The whole point is to land the fish as quickly as possible. It is for the fish so it can have a chance to live after you throw it back. That is why a lot of guys use 25 lb test. You can catch a cobia or anything else on 10 or 12 lb test with the right reel and rod but I doubt if it will swim away. You better have a smooth drag and a soft rod if you are goeing to try it. The perfect big fish big bait rod reel and line has to cast well and fight fish well. Believe me all rods do not do this the same. I guess it's all what you are use to. I fish with as light and small a rod and reel as will do the job .Sometimes that's 25lb test and a big stick and sometimes it's 15 lb test and a much smaller reel and lighter rod. for the same fish diffrent conditions.

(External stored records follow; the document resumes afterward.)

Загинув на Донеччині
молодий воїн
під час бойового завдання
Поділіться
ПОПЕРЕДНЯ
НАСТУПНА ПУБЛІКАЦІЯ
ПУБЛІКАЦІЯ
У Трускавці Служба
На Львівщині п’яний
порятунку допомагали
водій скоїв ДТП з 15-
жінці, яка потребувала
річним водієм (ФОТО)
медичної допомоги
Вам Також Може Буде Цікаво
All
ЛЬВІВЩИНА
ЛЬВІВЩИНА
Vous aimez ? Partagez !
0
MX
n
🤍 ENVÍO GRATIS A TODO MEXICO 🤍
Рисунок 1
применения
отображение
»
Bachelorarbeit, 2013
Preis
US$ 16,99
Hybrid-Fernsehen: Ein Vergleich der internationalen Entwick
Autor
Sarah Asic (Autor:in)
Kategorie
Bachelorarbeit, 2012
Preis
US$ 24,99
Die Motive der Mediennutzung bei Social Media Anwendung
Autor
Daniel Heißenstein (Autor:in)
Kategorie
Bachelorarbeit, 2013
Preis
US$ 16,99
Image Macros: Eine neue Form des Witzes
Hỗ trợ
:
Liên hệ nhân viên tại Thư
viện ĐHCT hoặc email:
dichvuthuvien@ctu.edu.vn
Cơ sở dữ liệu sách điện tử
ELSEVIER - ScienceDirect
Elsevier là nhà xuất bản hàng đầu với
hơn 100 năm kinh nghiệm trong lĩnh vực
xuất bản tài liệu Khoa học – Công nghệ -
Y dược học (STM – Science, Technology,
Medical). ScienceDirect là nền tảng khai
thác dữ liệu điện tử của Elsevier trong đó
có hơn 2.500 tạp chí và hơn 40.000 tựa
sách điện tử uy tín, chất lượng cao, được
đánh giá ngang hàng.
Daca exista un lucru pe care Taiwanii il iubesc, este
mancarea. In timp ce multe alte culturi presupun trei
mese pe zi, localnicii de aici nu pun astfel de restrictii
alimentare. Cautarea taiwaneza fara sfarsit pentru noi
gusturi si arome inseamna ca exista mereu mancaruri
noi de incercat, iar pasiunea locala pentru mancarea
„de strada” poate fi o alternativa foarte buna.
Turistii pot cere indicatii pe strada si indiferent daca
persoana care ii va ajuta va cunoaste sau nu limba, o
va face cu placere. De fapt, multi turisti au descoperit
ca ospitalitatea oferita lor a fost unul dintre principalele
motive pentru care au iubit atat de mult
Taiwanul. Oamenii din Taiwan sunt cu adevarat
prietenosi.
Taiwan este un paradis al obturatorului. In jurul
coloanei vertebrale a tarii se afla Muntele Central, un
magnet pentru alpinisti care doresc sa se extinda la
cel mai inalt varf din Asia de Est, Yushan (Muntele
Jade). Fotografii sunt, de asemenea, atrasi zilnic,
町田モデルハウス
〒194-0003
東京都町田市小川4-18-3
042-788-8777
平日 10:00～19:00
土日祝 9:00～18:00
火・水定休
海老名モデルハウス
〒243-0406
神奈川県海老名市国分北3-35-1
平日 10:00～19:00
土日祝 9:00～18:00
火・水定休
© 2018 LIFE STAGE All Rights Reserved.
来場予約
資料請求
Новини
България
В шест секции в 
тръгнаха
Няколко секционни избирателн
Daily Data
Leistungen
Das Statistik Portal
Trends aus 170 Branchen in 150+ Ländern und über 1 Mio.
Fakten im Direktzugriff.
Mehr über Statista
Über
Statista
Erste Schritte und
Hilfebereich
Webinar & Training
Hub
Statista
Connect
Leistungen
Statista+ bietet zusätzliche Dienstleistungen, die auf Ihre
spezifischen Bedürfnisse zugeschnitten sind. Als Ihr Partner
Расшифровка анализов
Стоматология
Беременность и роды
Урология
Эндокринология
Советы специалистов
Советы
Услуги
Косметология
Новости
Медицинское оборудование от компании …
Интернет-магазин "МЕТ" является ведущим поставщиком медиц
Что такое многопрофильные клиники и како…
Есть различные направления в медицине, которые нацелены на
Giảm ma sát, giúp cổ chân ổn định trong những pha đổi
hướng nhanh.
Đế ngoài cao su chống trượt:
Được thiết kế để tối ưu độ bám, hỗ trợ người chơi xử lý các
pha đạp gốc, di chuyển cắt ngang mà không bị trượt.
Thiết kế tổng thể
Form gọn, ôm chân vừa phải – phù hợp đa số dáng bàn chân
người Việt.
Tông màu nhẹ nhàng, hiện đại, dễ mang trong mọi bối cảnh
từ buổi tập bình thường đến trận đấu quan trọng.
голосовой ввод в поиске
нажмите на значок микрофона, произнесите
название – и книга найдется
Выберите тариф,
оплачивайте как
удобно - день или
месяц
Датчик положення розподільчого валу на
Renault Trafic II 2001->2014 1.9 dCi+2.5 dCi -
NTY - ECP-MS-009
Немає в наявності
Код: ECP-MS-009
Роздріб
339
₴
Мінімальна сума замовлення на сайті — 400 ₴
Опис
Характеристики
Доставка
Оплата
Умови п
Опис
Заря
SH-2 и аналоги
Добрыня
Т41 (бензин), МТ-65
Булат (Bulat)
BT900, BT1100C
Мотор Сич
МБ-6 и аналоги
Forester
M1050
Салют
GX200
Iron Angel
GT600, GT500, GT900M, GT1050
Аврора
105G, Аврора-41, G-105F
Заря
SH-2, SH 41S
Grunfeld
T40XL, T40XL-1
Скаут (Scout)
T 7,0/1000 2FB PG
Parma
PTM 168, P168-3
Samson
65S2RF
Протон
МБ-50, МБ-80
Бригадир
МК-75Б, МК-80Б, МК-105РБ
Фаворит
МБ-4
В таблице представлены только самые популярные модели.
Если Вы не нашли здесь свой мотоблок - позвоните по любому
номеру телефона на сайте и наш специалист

I like a good battle but land the fish as soon as possible and let him go. I hardly ever take a fish out of the water. You don't have to gut gaff a cobia to land him either.If you plan to keep him that is diffrent.If not just grab him by the tail. They are allmost impossible to roll up .I lip gaff them but I am real careful not to hurt them. P.S. I heard you can't gaff fish in V.A.Surf or piers anymore.But I don't fish for cobia there anyway.


----------



## rattler (Jul 3, 2004)

can't use a gaff on a pier?...news to me...


----------



## NTKG (Aug 16, 2003)

dont change nothin for me!


----------